Moonlight begins on the best possible foot, with Firth capturing Stanley's crabby rationalism and Stone being brightly vivacious, letting her huge eyes go glassy when she "communes with spirits." You hope you'll get a frothy version of The Prestige's rival magicians, but Allen instead focuses on the tension between naïve but happy faith versus smart but joyless skepticism. Allen may deserve credit as a filmmaker willing to build rom-coms out of competing philosophies, but he's addressed this particular dynamic much more deeply in earlier films.
And even if you can watch Moonlight without thinking of Allen's off-screen controversies, it's still problematic to see 53-year-old Firth and 25-year-old Stone as a romantic pair (especially when Stone was just graduating from high school in the new Spider-Man movies). And given that Stanley never seems to earn Sophie's love, Magic in the Moonlight feels like Allen's so busy contemplating deep thoughts, he neglects the basics of satisfying storytelling.

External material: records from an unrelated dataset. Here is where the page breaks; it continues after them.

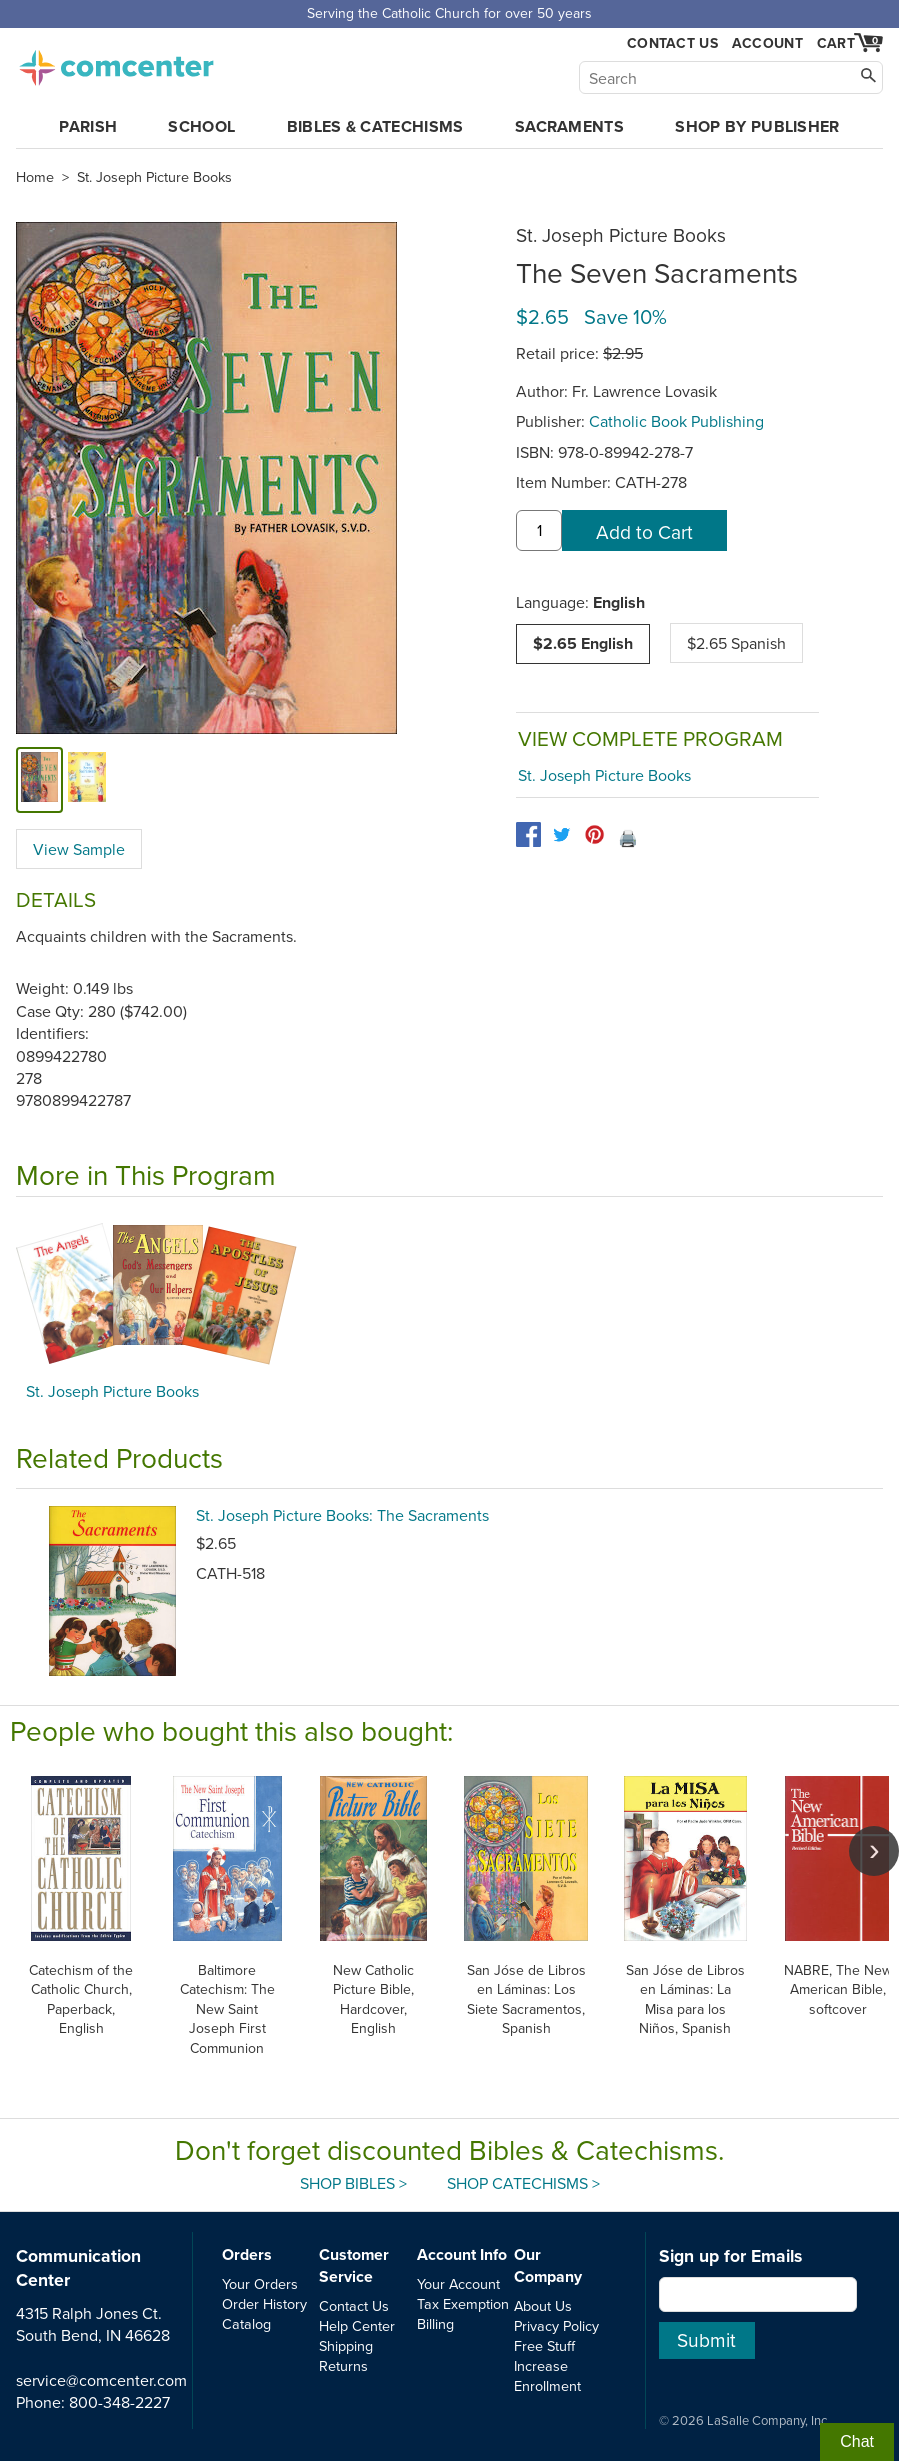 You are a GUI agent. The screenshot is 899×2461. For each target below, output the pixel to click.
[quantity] (539, 531)
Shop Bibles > (353, 2183)
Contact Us (672, 43)
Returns (343, 2365)
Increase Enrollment (547, 2375)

Whereas Moonlight definitely presents well-dressed actors sumptuously photographed in French chateaus and seasides, Mood Indigo finds Gondry crafting a crazily whimsical version of modern Paris, where doorbells scuttle along the walls on spidery legs and a friendly mouse (rendered by an actor in a mouse costume) lives in Colin's apartment. Colin's friends introduce him to Chloé (Audrey Tautou of Amélie), and their courtship involves kooky vignettes. Dancing at a party, their legs elongate like animated characters. Getting married, they race in go-cart rockets through the church to get to the altar.
Almost immediately after the honeymoon, the couple find themselves beset by health and then financial crises, a theme that proves quite timely for America's never-ending debate on affordable health care. For all of the weird doodles in the margins, the plot offers a fairly straightforward and melancholy love story, with sweet performances of thin characters. Gondry seems to romanticize the first bloom of love, then lament the harshness that accompanies domesticity.
Mood Indigo can be so twee, it makes the films of Wes Anderson look like Saving Private Ryan. Irritating though the film can be, it also rewards efforts to decode it, like a surprising jazz riff on a familiar melody. Magic in the Moonlight, after a lively start, simply plays the same old notes.